Today, as always, I celebrate being an American. Today, as I do every four years, I celebrate the right to participate in my government. And today, for the first time, I celebrate that the people of my country chose to turn to a man for leadership, who in my parents’ lifetime would have been legally beaten in the doorway while watching his light-skinned brothers register to vote.

At dinner with my family tonight, I will raise a glass to the following people: every American soldier who has shed blood or was willing to shed blood protecting my right to vote, read a newspaper and choose my own church; Harriet Tubman; Dred Scott; Rosa Parks; Dr. Martin Luther King Jr.; Sen. Lyndon Baines Johnson; and President Barack Obama.

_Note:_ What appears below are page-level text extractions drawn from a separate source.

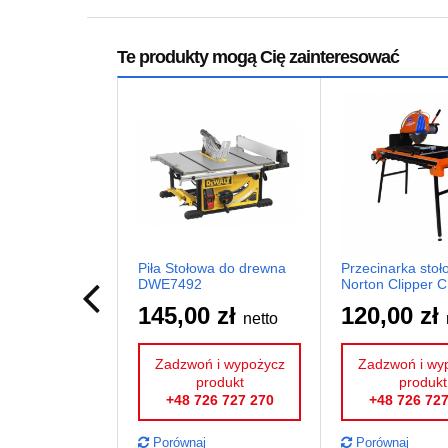
Te produkty mogą Cię zainteresować
Piła Stołowa do drewna
Przecinarka stoł
DWE7492
Norton Clipper 
145,00 zł
120,00 zł
netto
Zadzwoń i wypożycz
Zadzwoń i wy
produkt
produkt
+48 726 727 270
+48 726 727
Porównaj
Porównaj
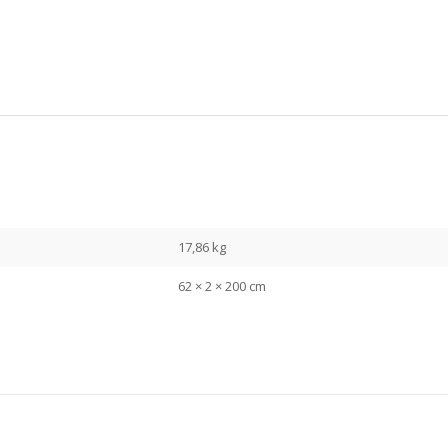
17,86 kg
62 × 2 × 200 cm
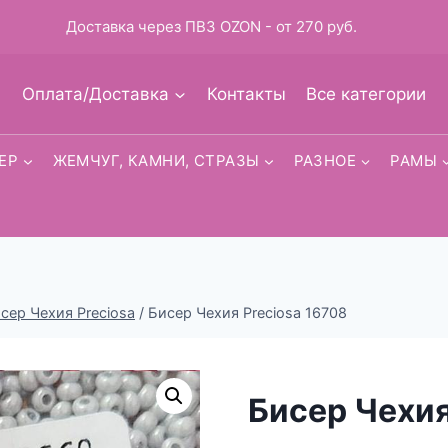
Доставка через ПВЗ OZON - от 270 руб.
Оплата/Доставка
Контакты
Все категории
ЕР
ЖЕМЧУГ, КАМНИ, СТРАЗЫ
РАЗНОЕ
РАМЫ
исер Чехия Preciosa
/
Бисер Чехия Preciosa 16708
Бисер Чехия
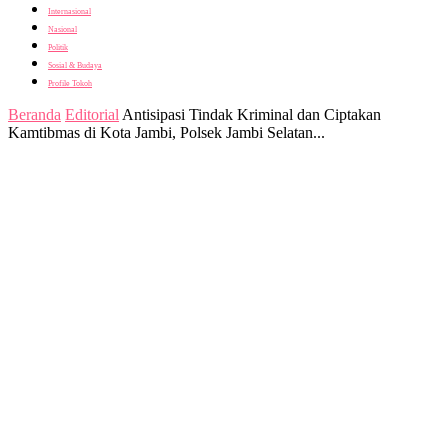
Internasional
Nasional
Politik
Sosial & Budaya
Profile Tokoh
Beranda
Editorial
Antisipasi Tindak Kriminal dan Ciptakan
Kamtibmas di Kota Jambi, Polsek Jambi Selatan...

I salute their courage — and as I was reminded this morning — their hope and virtue.

How we met

January 19, 2013

I just drove my husband to the airport. The first time I laid eyes on him was in an airport.

Several Rainforest Action Groups from around the country were going to Hawaii for a protest. I was going as a newspaper reporter.

It was morning, almost 22 years ago, when I lay over a waiting chair at SFO listening to a bunch a hippies panic that their friend — the responsible one — wasn’t anywhere to be found.

I hoped he wouldn’t show, because we were on the same flight and I had a friend with a standby ticket.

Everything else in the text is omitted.